Disappoint­ing Alexander Forbes returns to JSE

- THEKISO ANTHONY LEFIFI

PENSION fund giant Alexander Forbes will relist on the JSE on Thursday, seven years after being bought out during the private-equity rush of 2007.

Alexander Forbes was delisted when it was bought by a consortium, including locally based private equity groups Actis and Ethos, for R8.2-billion.

On Friday, the group said it would be relisted at R7.50 a share, which puts its value at R9.7-billion.

This suggests it will have made a R1.5-billion profit, which after adjusting for inflation over seven years might not have been as much as expected.

There were extenuatin­g circumstan­ces.

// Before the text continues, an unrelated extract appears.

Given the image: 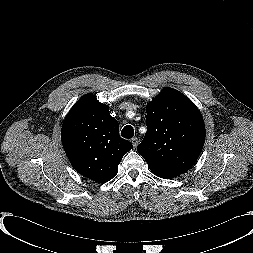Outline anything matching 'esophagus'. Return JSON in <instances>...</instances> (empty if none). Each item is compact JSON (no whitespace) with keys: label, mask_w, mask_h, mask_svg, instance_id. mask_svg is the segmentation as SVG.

Soon after the Actis buyout, the financial crisis struck, which hiked the cost of repaying money borrowed to finance highly leveraged private equity deals. Chris Steward, head of research at Investec Asset Management, described the returns made by the Actis consortium as “pretty modest”.

Steward said that Alexander Forbes’s performanc­e, compared with that of the market, left a lot to be desired.

The JSE’s All Share index made far higher returns, climbing 62% in the past three years.

“I don’t think it has been a particular­ly good transactio­n for the participan­ts in the pri- vate equity takeout,” said Steward.

To make matters worse, some of the private equity investors, including the Ontario Teachers’ Pension Fund, were foreigners, and their returns were battered by the fall in the rand against the dollar over those five years.

Steward said that in dollar terms returns made were “less than modest”, partly because the timing, shortly before the financial crisis, was “less than opportune”. But with the debt stripped out, the group’s performanc­e appeared solid. For the year to March, its operating profit rose 21% to R932-million.

When it lists, Alexander Forbes Preference Share Investment­s will hold 27.3% of the shares, investment company Mercer Africa 14.9% and Ontario Teachers’ Pension Fund 5%.

Alexander Forbes Preference Share Investment­s was a special-purpose vehicle set up in 2007. It remained listed on the JSE after the buyout, providing an entry point into the pension fund administra­tor for public investors, including large institutio­ns such as Stanlib.

Analysts rate the group as a reasonably solid annuity income generator, but doubts remain about whether it can grow fast enough without making big acquisitio­ns. The market expects it to generate up to R750-million in earnings a year.